The gens Ancharia, occasionally written Ancaria, was a plebeian family at ancient Rome. The first of the gens to achieve prominence was Quintus Ancharius, a senator early in the first century BC.

==Origin==
The origin of the Ancharii is uncertain, but the nomen Ancharius may be derived from Ancharia, a name of the goddess Angerona, by which she was known at Faesulae. The ancestor of the Ancharii may have been particularly devoted to the worship of Angerona. As Faesulae was an Etruscan city, the family may have been of Etruscan origin. According to M. Torelli the gens became active in Rome after the Marsic War.

==Praenomina==
The praenomina associated with the Ancharii include Quintus, Publius, and Marcus.

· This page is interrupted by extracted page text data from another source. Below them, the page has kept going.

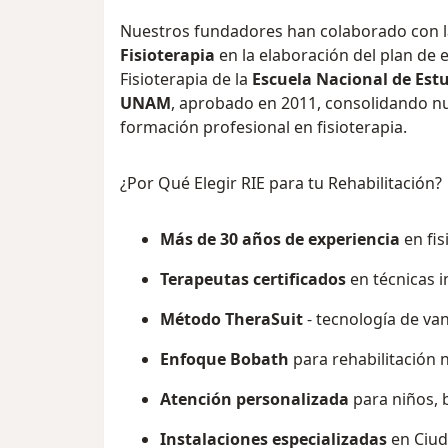
Nuestros fundadores han colaborado con 
Fisioterapia
en la elaboración del plan de e
Fisioterapia de la
Escuela Nacional de Estu
UNAM
, aprobado en 2011, consolidando n
formación profesional en fisioterapia.
¿Por Qué Elegir RIE para tu Rehabilitación?
Más de 30 años de experiencia
en fis
Terapeutas certificados
en técnicas i
Método TheraSuit
- tecnología de va
Enfoque Bobath
para rehabilitación 
Atención personalizada
para niños, 
Instalaciones especializadas
en Ciud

==Branches and cognomina==
The cognomina used by the Ancharii included Priscus, a common surname meaning "elder" or "old-fashioned", and Soter, a savior or protector. The latter surname was borne by a freedwoman, and was probably not used by other members of the gens.

==Members==
- Quintus Ancharius, a senator slain by Marius upon his return from Africa in 87 BC. He had been praetor, but the year is uncertain.
- Quintus Ancharius, tribune of the plebs in 59 and praetor in 56 BC, received the province of Macedonia for 55. He might have been the son of the praetorian killed by Marius.
- Ancharia, the first wife of Gaius Octavius, the father of Augustus. She was the mother of Octavia the Elder, while Augustus and Octavia the Younger were his children by Atia. She may have been the daughter of Quintus Ancharius, the praetor of 56 BC.
- Marcus Ancharius, one of the duumvirs at Falerio in Picenum, who dedicated an inscription in honor of Octavia, the sister of Augustus, between AD 14 and 20.
- Ancharius Priscus, prosecuted Caesius Cordus, proconsul of Crete, for treason and extortion in AD 21.
- Publia Ancharia Soteris, a freedwoman in Bithynia. Pliny the Younger asked the emperor Trajan to grant her the Ius Quiritium, thereby making her a Roman citizen.
- Quintus Ancarius, Praeses Orientis in AD 258.

==See also==
- List of Roman gentes

==Bibliography==
- Marcus Tullius Cicero, Epistulae ad Familiares, Pro Sestio.
- Gaius Plinius Caecilius Secundus (Pliny the Younger), Epistulae (Letters).
- Publius Cornelius Tacitus, Annales.
- Gaius Suetonius Tranquillus, De Vita Caesarum (Lives of the Caesars, or The Twelve Caesars).
- Appianus Alexandrinus (Appian), Bellum Civile (The Civil War).
- Dictionary of Greek and Roman Biography and Mythology, William Smith, ed., Little, Brown and Company, Boston (1849).
- Theodor Mommsen et alii, Corpus Inscriptionum Latinarum (The Body of Latin Inscriptions, abbreviated CIL), Berlin-Brandenburgische Akademie der Wissenschaften (1853–present).
- Encyclopædia Britannica, Eleventh Edition (1911).
- Mika Kajava, Roman Female Praenomina: Studies in the Nomenclature of Roman Women, Acta Instituti Romani Finlandiae (1994).
- David Wardle, Suetonius: Life of Augustus, Oxford University Press (2014).